The animal, which also went by the names of Vicissitude, Pitulcha, and Pornósio, was bought when the author’s two sons, Pedro and Paulo, had grown up and moved on. She “needed to love a living creature who gave me company.”
If for a dog, “being with the owner means being with God,” it is not much different for some owners. Indeed, it is difficult to write about this category, animals, without falling into sappiness. Among a few authors, I highlight a stanza from Mayakovsky that is as poignant as it is affectionate:
I love the creatures.
When I spot a pup–
There’s a funny one–
hangs round the baker’s—
I feel like I could cough my own liver up:
don’t be so shy, dear, take this!
In A Breath of Life, published a year after Lispector’s death, the narrator speaks extensively about Ulysses, the dog.
“I can speak a language that only my dog, the esteemed Ulysses, my dear sir, understands. Like this: dacoleba, tutiban, ziticoba, letuban. Joju leba, leba jan? Tutiban leba, lebajan. Atuoquina, zefiram. Jetobabe? Jetoban. That means something that not even the emperor of China would understand.” And furthermore: “My dog Ulysses and I are mutts. Ah what a good rain is falling. It’s manna from heaven and only Ulysses and I know it. Ulysses drinks ice-cold beer so adorably. One of these days it’s going to happen: my dog is going to open his mouth and speak. It will be glory.”
Lispector solves the issue of the non-language of the animal in a no less creative way.

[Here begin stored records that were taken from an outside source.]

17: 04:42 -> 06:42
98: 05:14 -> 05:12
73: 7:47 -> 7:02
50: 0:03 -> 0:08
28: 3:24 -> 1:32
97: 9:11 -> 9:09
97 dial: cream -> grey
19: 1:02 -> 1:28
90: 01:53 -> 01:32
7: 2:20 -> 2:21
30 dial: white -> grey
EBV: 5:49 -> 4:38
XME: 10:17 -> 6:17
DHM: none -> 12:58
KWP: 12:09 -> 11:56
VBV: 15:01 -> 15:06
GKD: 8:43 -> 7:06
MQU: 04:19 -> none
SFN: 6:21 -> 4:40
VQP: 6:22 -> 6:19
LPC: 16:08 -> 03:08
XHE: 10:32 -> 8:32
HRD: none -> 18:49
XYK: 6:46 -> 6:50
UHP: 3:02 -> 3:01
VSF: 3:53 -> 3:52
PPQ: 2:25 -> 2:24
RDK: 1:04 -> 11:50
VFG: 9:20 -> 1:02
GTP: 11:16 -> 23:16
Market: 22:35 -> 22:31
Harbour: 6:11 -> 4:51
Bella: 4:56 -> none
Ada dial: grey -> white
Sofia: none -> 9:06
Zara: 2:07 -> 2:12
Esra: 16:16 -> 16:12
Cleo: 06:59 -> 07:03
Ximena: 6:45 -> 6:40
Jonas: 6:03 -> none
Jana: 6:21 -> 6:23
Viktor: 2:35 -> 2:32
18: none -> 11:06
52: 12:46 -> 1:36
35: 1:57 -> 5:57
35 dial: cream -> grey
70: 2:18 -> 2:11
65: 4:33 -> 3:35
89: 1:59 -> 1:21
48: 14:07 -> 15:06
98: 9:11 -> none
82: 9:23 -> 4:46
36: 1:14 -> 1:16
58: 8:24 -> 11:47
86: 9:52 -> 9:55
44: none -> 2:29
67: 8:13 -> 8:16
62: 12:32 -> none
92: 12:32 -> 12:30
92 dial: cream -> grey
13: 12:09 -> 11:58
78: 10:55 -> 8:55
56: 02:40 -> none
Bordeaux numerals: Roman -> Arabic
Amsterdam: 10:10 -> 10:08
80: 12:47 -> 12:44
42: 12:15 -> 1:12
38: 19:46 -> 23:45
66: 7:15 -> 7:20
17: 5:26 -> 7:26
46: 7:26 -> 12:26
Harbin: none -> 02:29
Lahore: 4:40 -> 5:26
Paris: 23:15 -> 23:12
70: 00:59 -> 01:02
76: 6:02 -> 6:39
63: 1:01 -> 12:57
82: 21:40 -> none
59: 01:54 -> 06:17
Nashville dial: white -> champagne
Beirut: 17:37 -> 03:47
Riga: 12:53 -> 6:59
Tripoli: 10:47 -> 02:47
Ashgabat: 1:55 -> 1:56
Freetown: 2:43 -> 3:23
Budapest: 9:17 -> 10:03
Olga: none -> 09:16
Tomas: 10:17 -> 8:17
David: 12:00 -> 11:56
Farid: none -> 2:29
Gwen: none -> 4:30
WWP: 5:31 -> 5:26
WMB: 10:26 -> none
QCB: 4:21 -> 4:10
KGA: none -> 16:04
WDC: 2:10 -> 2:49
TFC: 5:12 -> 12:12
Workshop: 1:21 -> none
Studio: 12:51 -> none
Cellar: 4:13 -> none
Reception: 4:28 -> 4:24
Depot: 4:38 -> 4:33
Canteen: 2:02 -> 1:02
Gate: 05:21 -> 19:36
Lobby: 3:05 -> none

If the dog were to be a state without language – “How envious I am of you, Ulysses, because you only are” –, in the children’s book Quase de verdade [published as “Almost True” in the collection The Woman Who Killed the Fish], Ulysses himself is the narrator of the story involving silly chickens and a proud fig tree.
A recently inaugurated bronze statue of Lispector is located in the Leme neighborhood, where she lived for more than a decade. Today the statue attracts hundreds of visitors, provoking the envy of the nearby statue of Drummond, further ahead along the Copacabana boardwalk. Beside the placid figure of the author, Ulysses is immortalized.According to Armando Antenore, “animals rarely rise to the perpetuity of metal or stone,” except for the horses that accompany the (not always) heroes of battles. Ulysses, therefore, is privileged at the level of a municipal tribute.
Attentive and dedicated to his owner, the mutt observes Lispector in a mixture of fascination and ingenuity, much as we are before her work.
Perhaps if Ulysses could talk – or better, if he could read poetry–, he would recite for his owner the verses of Mayakovsky in the human version.